Cardiac neural crest. (A) Neural crest induction. Illustrated is a ventral view of an E7.5 embryo and a transverse section through the first somite pair. The section detail shows the different germ layers and factors originating in the ectoderm and mesoderm that are required for neural crest cell induction in the neural plate border (NPB). Ant, anterior; post, posterior; R, right; L, left; HF, headfolds; FHF, first heart field; SHF, second heart field; So, somite. (B) Delamination and onset of migration of cardiac neural crest cells. At E8.5, cardiac neural crest cells delaminate from the NPB between the mid-otic vesicle (ov) and the posterior border of somite 3 (S3) and start on their migratory path toward the heart.
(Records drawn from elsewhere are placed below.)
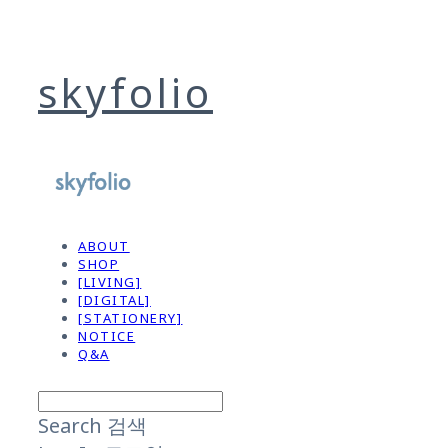
skyfolio
ABOUT
SHOP
[LIVING]
[DIGITAL]
[STATIONERY]
NOTICE
Q&A
Search
검색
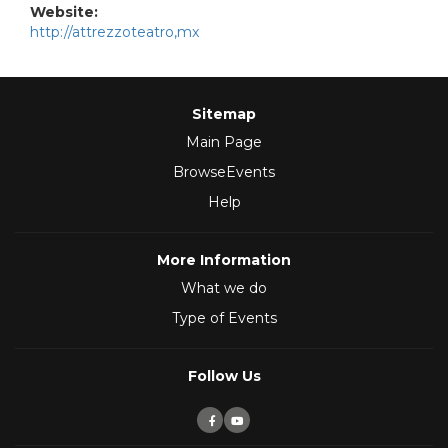
Website:
http://attrezzoteatro,mx
Sitemap
Main Page
BrowseEvents
Help
More Information
What we do
Type of Events
Follow Us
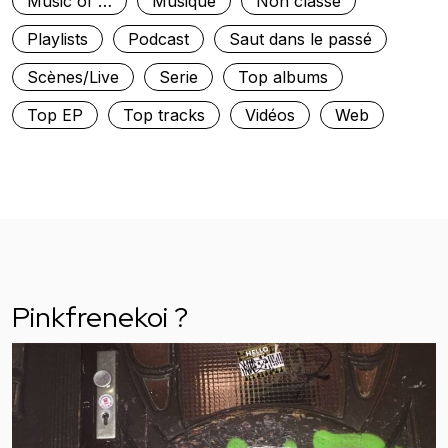
Music of …
Musique
Non classé
Playlists
Podcast
Saut dans le passé
Scènes/Live
Serie
Top albums
Top EP
Top tracks
Vidéos
Web
Pinkfrenekoi ?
These processes are mediated by Wnt, FGF, BMP, and RA signals. Please see text for more details. ant, anterior; post, posterior; ven, ventral; do, dorsal; S1,2,3,4, somite 1,2,3,4. (C) Neural crest migration. By E9.5, the CNCCs reach the aortic arches and are proceeding toward the OFT. Signals targeting the CNCCs to the aortic arches are indicated. ov, otic vesicle. (D) The CNCCs are vital for the repatterning of the aortic arches. There are initially six symmetrical arteries attached to the parallel dorsal aorta (da). Sequentially these arteries are remodeled and give rise to a separate ascending aorta (aao) and pulmonary trunk (P) with two pulmonary arteries attached. Additionally, the cardiac neural crest cells are differentiating into aortic smooth muscle cells and envelope the nascent endothelial cells forming the aortic arches. Required factors for both processes are indicated (END, endothelin); see text for details. bca, Brachiochepalic artery; lcca, left common carotid artery; lsa, left subclavian artery. (E) Interaction of CNCCs and SHF progenitors leads to outflow tract (OFT) elongation and septation. At E11.5, cardiac neural crest cells condense and form the U-shaped aorticopulmonary septation complex (APSC); see text for details. CNCC, Cardiac neural crest cells; SHF prog., second heart field progenitors; NT, neural tube; So, somites; IFT, inflow tract; diff. SHF prog., differentiated second heart field progenitors; AA, aortic arches; FHF derived myo., first heart field-derived myocardium; SHF derived myo, second heart field-derived myocardium.